In design school we learned that accessories fill no useful function other than visual interest — such as a collection of glass balls. They aren’t truly useful at all, meaning they don’t act as potato peelers, or freshen the air, or do double duty as door stops. They are meant to beautify the space, add to the mood and feel of the room, and create a resting spot for the eyes. That’s it. But I think they do something more that is integral to the mood of a home. Read on.
The epitome of accessory use was most certainly the Victorian era; the public rooms were often quite full of wall paintings and shelves overloaded with tchotchkes, with doodads and photographs in ornate frames covering the surface of small tables.
The reason for all the stuff in the Victorian style was because it acted as conversation starters and memory-invokers. People would gather in the drawing room and talk; the accessories were often the conversation triggers. Now they make a lot more sense, don’t they?

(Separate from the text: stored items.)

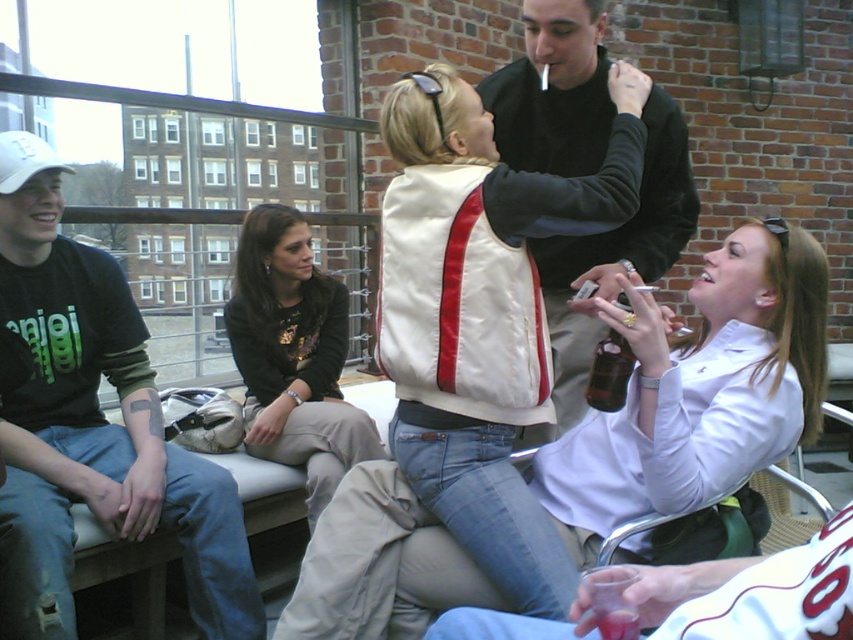 You are a photographer setting up for an event. You need to place a 1.2 meter wide backdrop behind the velvet black jacket at upper center and the dark brown leather jacket at center. Will the backdrop be wide enough to cover both jackets?

The velvet black jacket at upper center is wider than the dark brown leather jacket at center. Since the backdrop is 1.2 meters wide, it should be sufficient to cover both jackets as long as their combined width does not exceed the backdrop width. However, the exact placement and spacing between them would determine if it fully covers both.

You are at a social gathering in a lounge with a brick wall background. You see a point at coordinates (614, 257). Which object is this point located on?

The point at coordinates (614, 257) is located on the velvet black jacket at upper center. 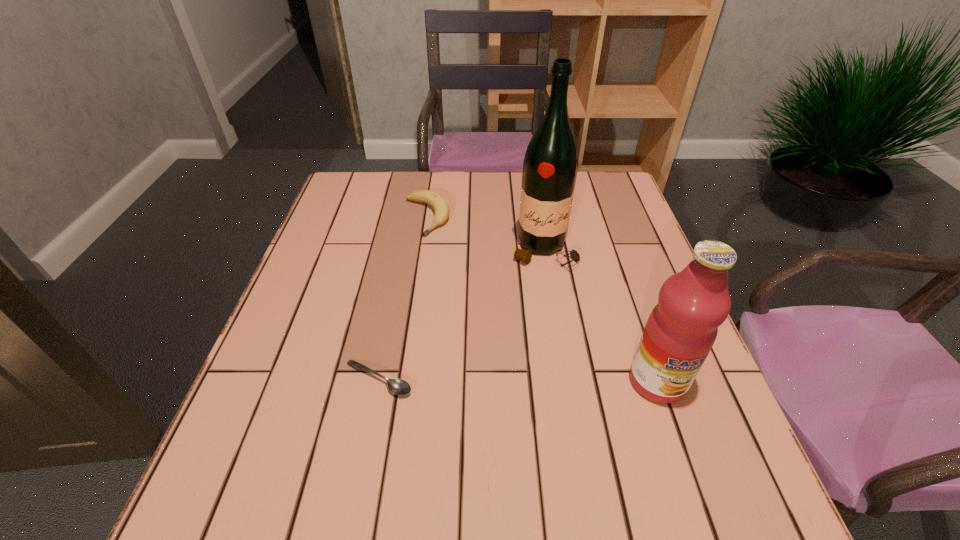 Where is `blank area located on the surface of the wine bottle`? The width and height of the screenshot is (960, 540). blank area located on the surface of the wine bottle is located at coordinates (550, 342).

Locate an element on the screen. The width and height of the screenshot is (960, 540). free region located 0.240m on the surface of the wine bottle is located at coordinates pos(551,350).

Image resolution: width=960 pixels, height=540 pixels. In order to click on vacant space located 0.380m on the surface of the wine bottle in this screenshot , I will do `click(555, 410)`.

Identify the location of object present at the far edge. (437, 201).

Identify the location of object positioned at the right edge. The height and width of the screenshot is (540, 960). (681, 329).

Where is `vacant space at the far edge of the desktop`? The image size is (960, 540). vacant space at the far edge of the desktop is located at coordinates (401, 174).

In the image, there is a desktop. Where is `free space at the left edge`? The image size is (960, 540). free space at the left edge is located at coordinates (340, 221).

Where is `vacant space at the right edge`? This screenshot has height=540, width=960. vacant space at the right edge is located at coordinates (618, 290).

The width and height of the screenshot is (960, 540). In the image, there is a desktop. Find the location of `vacant space at the far left corner`. vacant space at the far left corner is located at coordinates (363, 211).

Locate an element on the screen. vacant space at the near left corner is located at coordinates (310, 454). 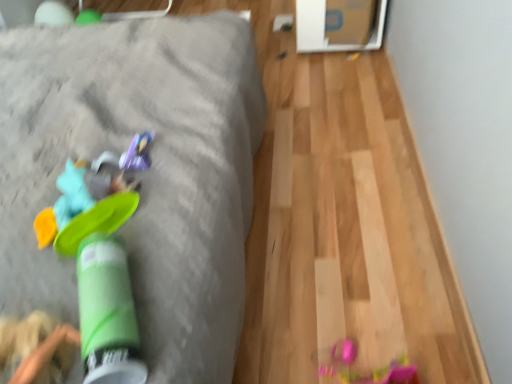 Question: Considering the positions of point [39, 218] and point [144, 160], is point [39, 218] closer or farther from the camera than point [144, 160]?

Choices:
 (A) closer
 (B) farther

Answer: (A)

Question: Is rubberized green frisbee at left, marked as the 2th toy in a back-to-front arrangement, situated inside shiny purple toy at center, the first toy viewed from the back, or outside?

Choices:
 (A) outside
 (B) inside

Answer: (A)

Question: Estimate the real-world distances between objects in this image. Which object is closer to the green plastic cup at left?

Choices:
 (A) rubberized green frisbee at left, which ranks as the first toy in front-to-back order
 (B) shiny purple toy at center, the first toy viewed from the back

Answer: (A)

Question: Which object is positioned farthest from the shiny purple toy at center, the first toy viewed from the back?

Choices:
 (A) green plastic cup at left
 (B) rubberized green frisbee at left, which ranks as the first toy in front-to-back order

Answer: (A) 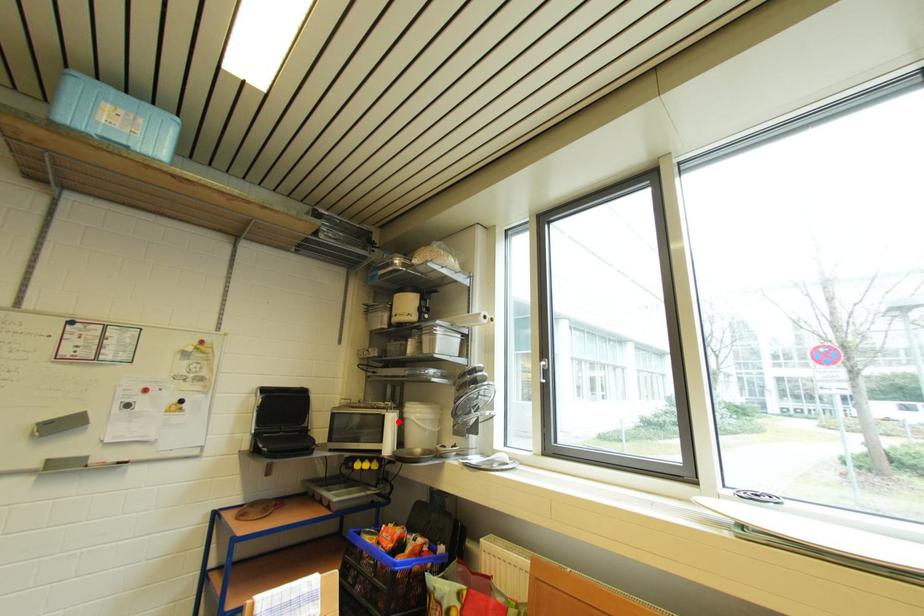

For us this style is very busy and cluttered; it just doesn’t work with our lifestyles. But we have a modern version of this style which is more prevalent that you might think. Accessories play an important part in personalizing each space.
The modern version is the room filled with reminders of travels, previous homes, important people and events in our lives. We don’t display as many accessories as the Victorians, but we still have them. I have worked in homes with art and decor objects from all over the world. If you ask, ‘What a wonderful piece, what is the story behind it?,” you will often be delighted with the accounting of how the piece came into the family. Watch the homeowners eyes light up at the telling.
So, the moral of the story is: use your accessories to enhance the mood and feel of the room, sure, but don’t just choose them to look pretty. Choose accessories that mean something and display them in groups. Keep the mood and style in mind; this doesn’t mean you get to ignore all the design guidelines. Get something remade, shadow-box frame some stones from the sea shore in Blackpool.
Choose a whole bunch of family photos and frame them all in the same color. Display them together.
One funky button is just one funky button, but three makes a collection. And that’s worth talking about.